According to Cotality’s Head of Research, Gerard Burg, a number of factors have contributed to the slowdown in housing demand.
He said measures of housing affordability and mortgage serviceability were already stretched last year, before the Reserve Bank of Australia started lifting interest rates.
“Consumer confidence surveys also plunged on the back of rising energy prices as the Iran war commenced in late February, with low confidence often acting as a deterrence to a high value purchase, such as real estate,” he said.
Owner-occupiers lead lending slowdown
Despite the decline in investor lending, Burg noted that owner-occupiers led the overall retreat, slowing more significantly than investors.
The quarterly volume of owner-occupier loans fell by 6.9 per cent, while the value of loans dropped by 4.3 per cent.
According to Burg, this meant the investor share of total lending rose in March, surging to a record high of 41.0 per cent since September 2019.
“In value terms, the investor share was 40.3 per cent, its highest level since December 2016, a period just prior to APRA placing a limit on interest only lending,” he said.

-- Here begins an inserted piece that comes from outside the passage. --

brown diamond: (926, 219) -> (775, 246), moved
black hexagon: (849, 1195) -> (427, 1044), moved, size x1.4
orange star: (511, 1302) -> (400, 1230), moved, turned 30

The data also showed the first home buyer (FHB) cohort saw a smaller fall in the volume of lending in the March quarter than owner-occupiers, but the trend was reversed in value terms.
The average new loan size for FHBs fell around 2.6 per cent, compared with a 1.6 per cent increase for other owner-occupiers.

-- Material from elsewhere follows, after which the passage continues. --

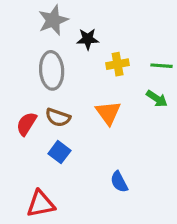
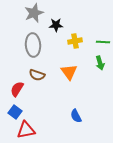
green arrow: (157, 99) -> (100, 63), turned 40
red semicircle: (26, 124) -> (17, 89), moved
blue square: (59, 152) -> (15, 112), moved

“In part, this relative resilience in FHB lending may have been supported by the 5 per cent Deposit Scheme,” Burg said.
NSW leads decline in investor lending
When it came to the individual states, Burg noted there was considerable variation in trends across each cohort, with NSW leading the overall decline in volume of investor lending.
On the other hand, NSW had the largest share of investor lending in March, at 43.9 per cent, followed by Western Australia.
Contrastingly, investor lending in South Australia and Tasmania increased in March, with the volume of investor loans in Tasmania rising by almost 74 per cent over the same period last year.
Burg said he expected the removal of negative gearing in this year’s federal budget to continue having a negative impact on investor demand, and by extension, new investor loans.
“Wile some new investors may be drawn to purchase newly constructed properties, they have historically favoured existing dwellings and may now look to other (non - property)
assets instead,” he said.
“With rental yields well below the cost of borrowing, fewer investors into existing properties would be able to generate a positive cashflow, meaning that the costs of holding these,” Burg concluded.